Marilyn placed another call to Gordean. Would he come to the studio again? Over cocktails, Marilyn described Lastfogel’s visit,
including the bouquet and the talk that followed. She told of being summoned by Joe Schenck and repeated all he said. Then, having conveyed the message that Lastfogel did not plan to give up easily, Marilyn reassured Gordean that she had every intention of signing—just not tonight. She sent him to a sneak preview
of Niagara
in Pasadena.

If Marilyn had intended to remind Gordean that it would be worth fighting to represent her, here was proof. The audience went wild when Marilyn, in a skin-tight red silk dress, sang “Kiss” in a low sultry voice, and when she lay naked, arms outstretched, beneath a white sheet. The theater erupted in cheers and wolf whistles in response to a prolonged shot of her walking in high heels, the camera focused lovingly on her rear.

Marilyn had told Gordean that they should talk when he got back to the studio. As promised, she was waiting for him. Aware that the audience’s reaction to
Niagara
would be fresh in his mind, she proceeded to tell Gordean about her financial troubles. She only earned $750 a week, and half of that went to acting lessons with Natasha Lytess and Michael Chekhov, as well as dancing and singing lessons in preparation for
Gentlemen Prefer Blondes.
Barely enough was left to cover the rent on the suite she’d moved into at the Beverly Hills Hotel. She indicated that she had no idea how she could possibly survive.

When Gordean reported the whole saga to his boss, Feldman wasted no time in offering to lend Marilyn $3,500. Gordean delivered a check to Marilyn’s hotel. She promised to come to his office later that day to sign the contracts, but she never showed up.

Feldman realized that he would have to try a new tack if he hoped to get Marilyn to make the move to Famous Artists. The loan hadn’t done the trick, and he knew that time was of the essence. He would try a more personal gesture, something to show Marilyn how well he planned to treat her as his client. Charles Chaplin was due in Los Angeles for his first visit since being sent into political exile some years before. Feldman, who was giving a black-tie dinner in Chaplin’s honor, decided to invite Marilyn. This would be the first time that she had been invited to a Feldman A-list dinner as a person in her own right. A great many people in town would have given almost anything for an invitation to the Chaplin evening.
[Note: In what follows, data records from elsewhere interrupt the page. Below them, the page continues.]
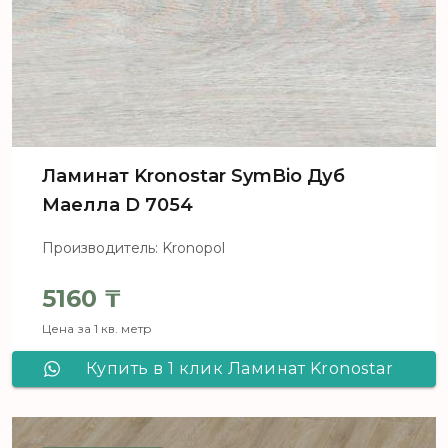
Ламинат Kronostar SymBio Дуб
Маелла D 7054
Производитель: Kronopol
5160
₸
Цена за 1 кв. метр
Купить в 1 клик Ламинат Kronostar
SymBio Дуб Маелла D 7054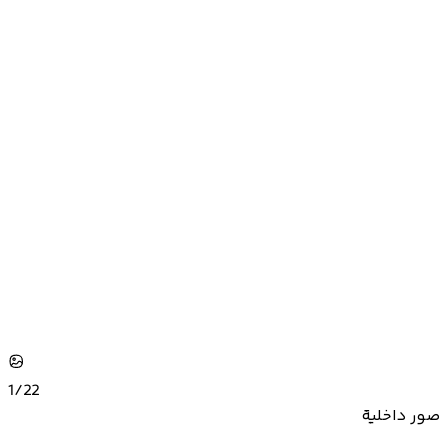
1/
22
صور داخلية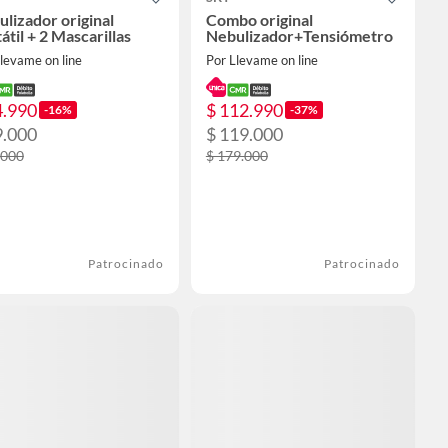
lizador original
Combo original
átil + 2 Mascarillas
Nebulizador+Tensiómetro
levame on line
Por Llevame on line
4.990
$ 112.990
-16%
-37%
9.000
$ 119.000
.000
$ 179.000
Patrocinado
Patrocinado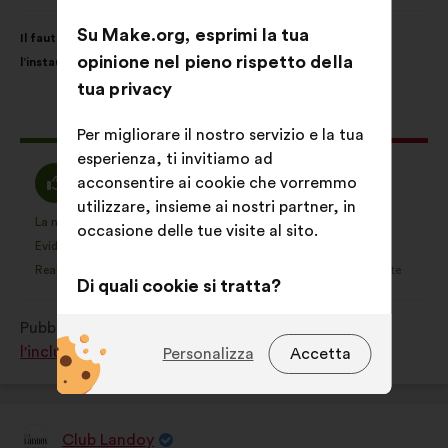
di:
Contenuto
Così
Su Make.org, esprimi la tua
Il faut libérer la parole autour des aidant(e)s pour favoriser
della
ripartiti:
opinione nel pieno rispetto della
l’instauration d’un climat de confiance en entreprise.
mia
tua privacy
proposta:
Questa
168 voti
Per migliorare il nostro servizio e la tua
proposta
esperienza, ti invitiamo ad
ha
Sono
Voto
acconsentire ai cookie che vorremmo
75%
15%
raccolto:
d'accordo
neutrale
utilizzare, insieme ai nostri partner, in
:
:
La mia preferita
Non ho un'opinione
:
volte
:
volte
25
occasione delle tue visite al sito.
Questa
Questa
Evidente
Non ho capito
:
volte
:
volte
17
proposta
proposta
Realistica
Mi lascia indifferente
:
volte
:
volte
45
è
è
Di quali cookie si tratta?
stata
stata
Tecnici:
cookie indispensabili per il
Pubblicata in
Comment favoriser la diversité et
qualificata
qualificata
funzionamento del sito
l'inclusion dans le monde du travail ?
Personalizza
Accetta
come:
come:
Preferenze:
cookie per migliorare
la tua esperienza durante la
navigazione sul sito
Club Landoy
Proposta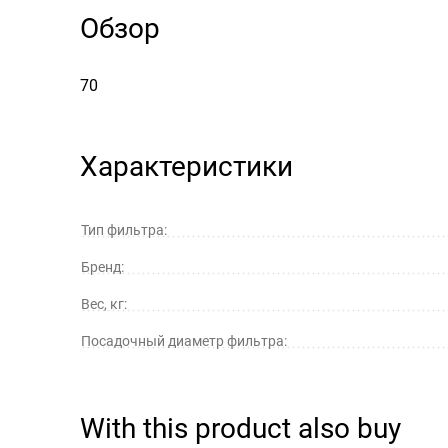
Обзор
70
Характеристики
Тип фильтра:
Бренд:
Вес, кг:
Посадочный диаметр фильтра:
With this product also buy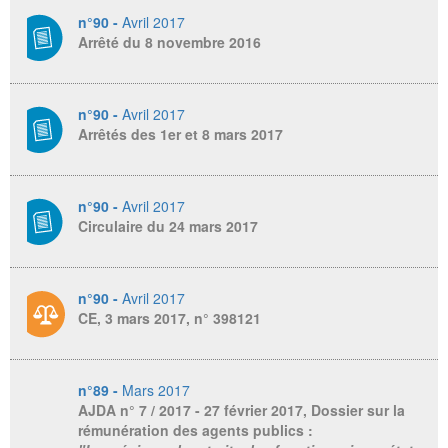
n°90 -
Avril 2017
Arrêté du 8 novembre 2016
n°90 -
Avril 2017
Arrêtés des 1er et 8 mars 2017
n°90 -
Avril 2017
Circulaire du 24 mars 2017
n°90 -
Avril 2017
CE, 3 mars 2017, n° 398121
n°89 -
Mars 2017
AJDA
n° 7 / 2017 - 27 février 2017, Dossier sur la
rémunération des agents publics :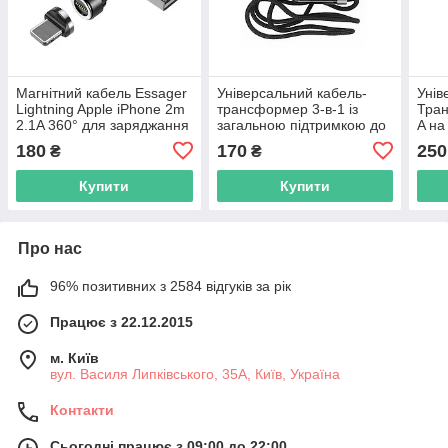
Магнітний кабель Essager
Універсальний кабель-
Унів
Lightning Apple iPhone 2m
трансформер 3-в-1 із
Тран
2.1A 360° для заряджання
загальною підтримкою до
A на
смартфона датакебель
100W (USB-A на Type-
Ligh
180
170
250
₴
₴
C/Micro USB/Lightning)
Купити
Купити
Про нас
96% позитивних з 2584 відгуків за рік
Працює з 22.12.2015
м. Київ
вул. Василя Липківського, 35А, Київ, Україна
Контакти
Сьогодні працює з 09:00 до 22:00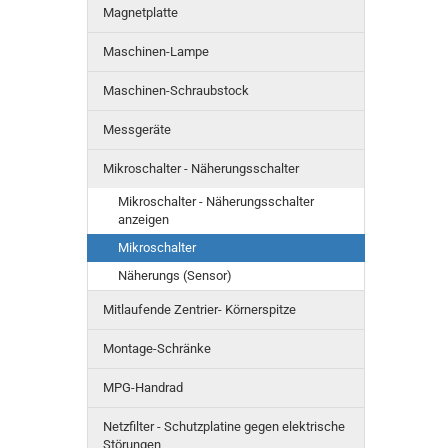
Magnetplatte
Maschinen-Lampe
Maschinen-Schraubstock
Messgeräte
Mikroschalter - Näherungsschalter
Mikroschalter - Näherungsschalter
anzeigen
Mikroschalter
Näherungs (Sensor)
Mitlaufende Zentrier- Körnerspitze
Montage-Schränke
MPG-Handrad
Netzfilter - Schutzplatine gegen elektrische
Störungen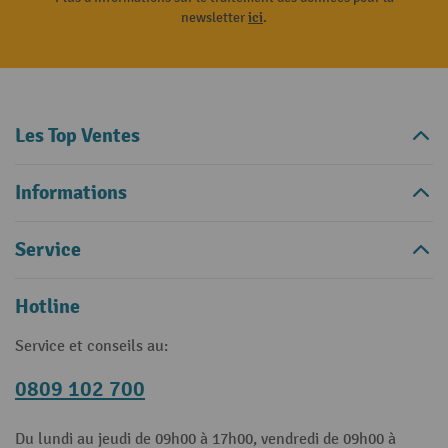
newsletter
ici
.
Les Top Ventes
Informations
Service
Hotline
Service et conseils au:
0809 102 700
Du lundi au jeudi de 09h00 à 17h00, vendredi de 09h00 à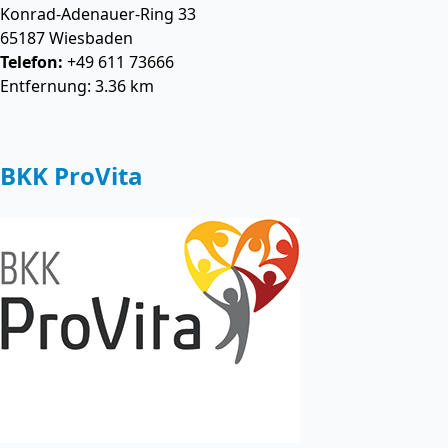
Konrad-Adenauer-Ring 33
65187
Wiesbaden
Telefon:
+49 611 73666
Entfernung: 3.36 km
BKK ProVita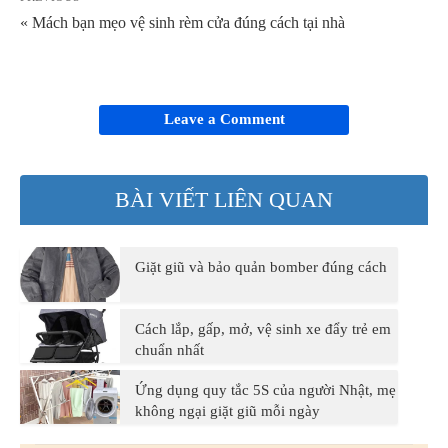
« Mách bạn mẹo vệ sinh rèm cửa đúng cách tại nhà
Leave a Comment
BÀI VIẾT LIÊN QUAN
Giặt giũ và bảo quản bomber đúng cách
Cách lắp, gấp, mở, vệ sinh xe đẩy trẻ em
chuẩn nhất
Ứng dụng quy tắc 5S của người Nhật, mẹ
không ngại giặt giũ mỗi ngày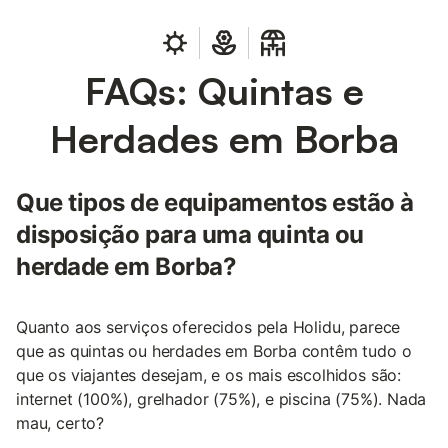
FAQs: Quintas e
Herdades em Borba
Que tipos de equipamentos estão à
disposição para uma quinta ou
herdade em Borba?
Quanto aos serviços oferecidos pela Holidu, parece
que as quintas ou herdades em Borba contêm tudo o
que os viajantes desejam, e os mais escolhidos são:
internet (100%), grelhador (75%), e piscina (75%). Nada
mau, certo?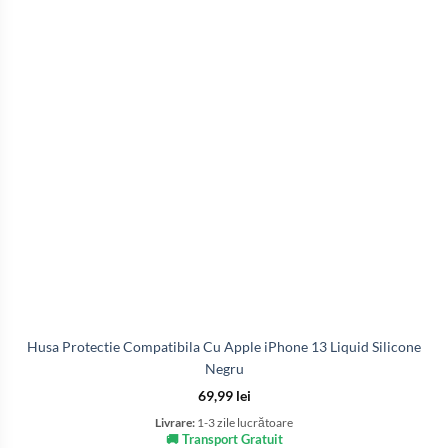
Husa Protectie Compatibila Cu Apple iPhone 13 Liquid Silicone
Negru
69,99
lei
Livrare:
1-3 zile lucrătoare
🚚 Transport Gratuit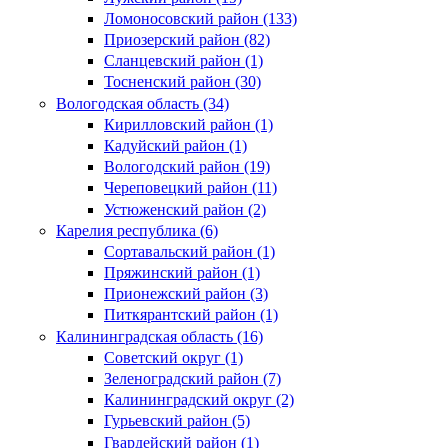
Ломоносовский район (133)
Приозерский район (82)
Сланцевский район (1)
Тосненский район (30)
Вологодская область (34)
Кирилловский район (1)
Кадуйский район (1)
Вологодский район (19)
Череповецкий район (11)
Устюженский район (2)
Карелия республика (6)
Сортавальский район (1)
Пряжинский район (1)
Прионежский район (3)
Питкярантский район (1)
Калининградская область (16)
Советский округ (1)
Зеленоградский район (7)
Калининградский округ (2)
Гурьевский район (5)
Гвардейский район (1)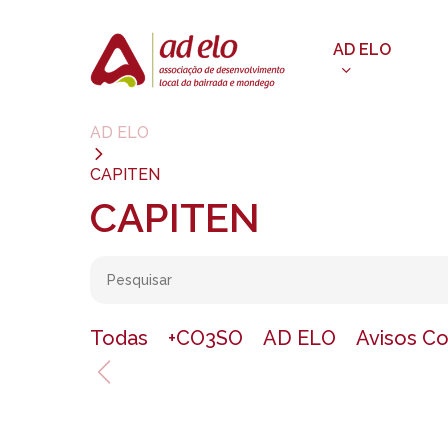
Skip
to
AD ELO
main
content
AD ELO
CAPITEN
CAPITEN
Todas
+CO3SO
AD ELO
Avisos C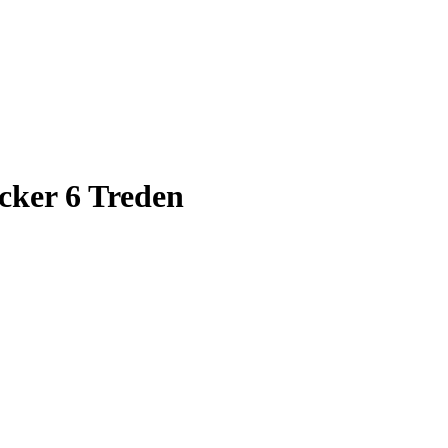
cker 6 Treden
Marilyn, however, declined.

She was clearing the decks for
Gentlemen Prefer Blondes.
Being
directed by Hawks in the role of Lorelei Lee was the sort of opportunity Johnny Hyde had longed to get for her. Now that she had acquired that opportunity entirely on her own, Marilyn did not want anything to go wrong. The challenges were enormous. She was always uneasy about her acting abilities, but
Gentlemen Prefer Blondes
would also require her to sing and dance in elaborate production numbers. Hawks, recognizing that she needed to concentrate, asked Zanuck to relieve her of all publicity assignments. There had once been a time when Marilyn had to beg the publicity department to send her out, but now it was they who constantly made demands on her. Zanuck, with much fanfare, suspended all of her publicity work for the duration of
Gentlemen Prefer Blondes.
He notified the press that Marilyn would be unavailable for interviews, personal appearances, or photographic sessions. The announcement, of course, was itself a publicity gesture; it signaled how important Twentieth believed this picture was going to be for Marilyn’s career.